Saved data entries
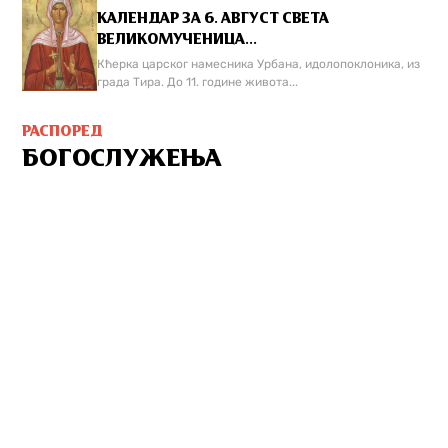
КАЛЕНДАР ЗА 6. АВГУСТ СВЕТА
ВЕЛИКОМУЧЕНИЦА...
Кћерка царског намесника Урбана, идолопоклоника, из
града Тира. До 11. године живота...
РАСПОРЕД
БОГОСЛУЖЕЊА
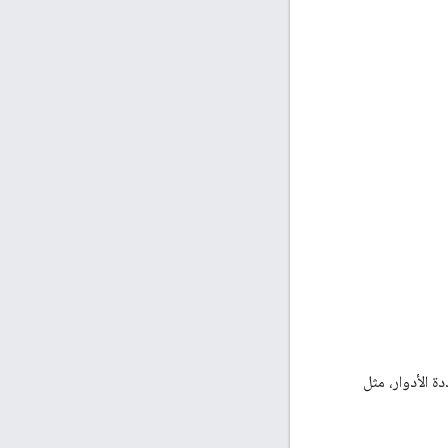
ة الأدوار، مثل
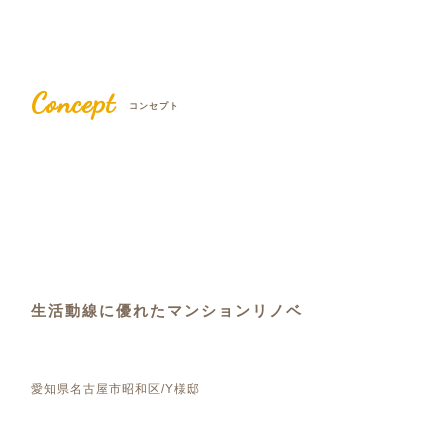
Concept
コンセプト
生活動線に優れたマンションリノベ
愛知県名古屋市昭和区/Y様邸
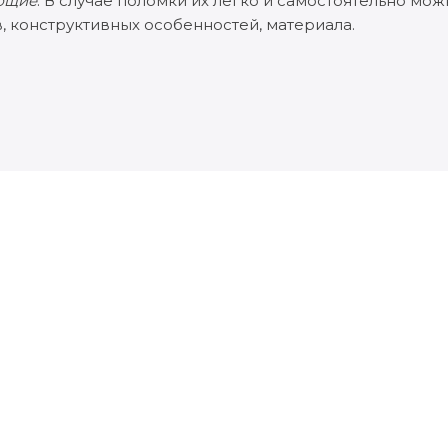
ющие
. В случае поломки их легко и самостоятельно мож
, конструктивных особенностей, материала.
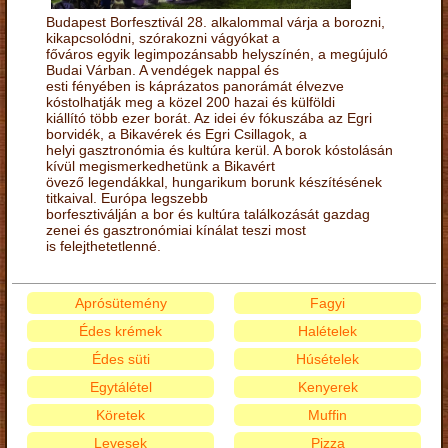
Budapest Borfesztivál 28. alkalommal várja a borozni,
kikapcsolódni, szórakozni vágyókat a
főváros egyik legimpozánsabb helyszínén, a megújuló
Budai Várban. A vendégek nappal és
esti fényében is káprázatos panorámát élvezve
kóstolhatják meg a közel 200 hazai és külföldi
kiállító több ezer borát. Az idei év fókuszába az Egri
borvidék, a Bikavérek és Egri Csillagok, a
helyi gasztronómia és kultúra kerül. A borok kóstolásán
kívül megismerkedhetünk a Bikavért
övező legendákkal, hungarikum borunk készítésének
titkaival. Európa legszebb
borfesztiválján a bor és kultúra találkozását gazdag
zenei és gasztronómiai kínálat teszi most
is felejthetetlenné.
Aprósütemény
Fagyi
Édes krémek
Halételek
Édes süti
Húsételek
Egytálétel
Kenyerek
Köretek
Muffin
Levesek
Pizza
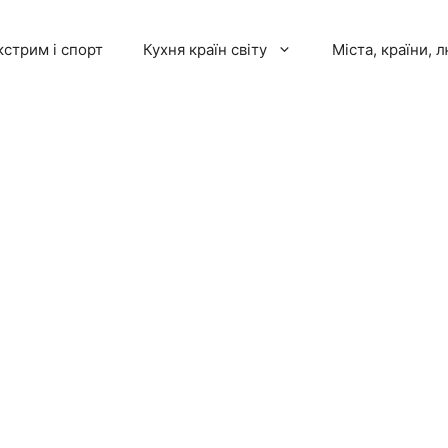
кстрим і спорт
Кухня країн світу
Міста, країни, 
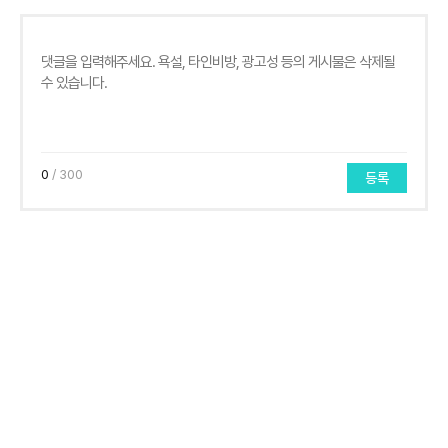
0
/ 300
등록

Activity:
Your task is to return the entries above exactly, with no pictures.

Response area:
КАЛЕНДАР ЗА 6. АВГУСТ СВЕТА
ВЕЛИКОМУЧЕНИЦА...
Кћерка царског намесника Урбана, идолопоклоника, из
града Тира. До 11. године живота...
РАСПОРЕД
БОГОСЛУЖЕЊА
ة الأدوار، مثل
Concept
コンセプト
生活動線に優れたマンションリノベ
愛知県名古屋市昭和区/Y様邸
ющие
. В случае поломки их легко и самостоятельно мож
, конструктивных особенностей, материала.
Budapest Borfesztivál 28. alkalommal várja a borozni,
kikapcsolódni, szórakozni vágyókat a
főváros egyik legimpozánsabb helyszínén, a megújuló
Budai Várban. A vendégek nappal és
esti fényében is káprázatos panorámát élvezve
kóstolhatják meg a közel 200 hazai és külföldi
kiállító több ezer borát. Az idei év fókuszába az Egri
borvidék, a Bikavérek és Egri Csillagok, a
helyi gasztronómia és kultúra kerül. A borok kóstolásán
kívül megismerkedhetünk a Bikavért
övező legendákkal, hungarikum borunk készítésének
titkaival. Európa legszebb
borfesztiválján a bor és kultúra találkozását gazdag
zenei és gasztronómiai kínálat teszi most
is felejthetetlenné.
Aprósütemény
Fagyi
Édes krémek
Halételek
Édes süti
Húsételek
Egytálétel
Kenyerek
Köretek
Muffin
Levesek
Pizza
кстрим і спорт
Кухня країн світу
Міста, країни, 
0
/ 300
등록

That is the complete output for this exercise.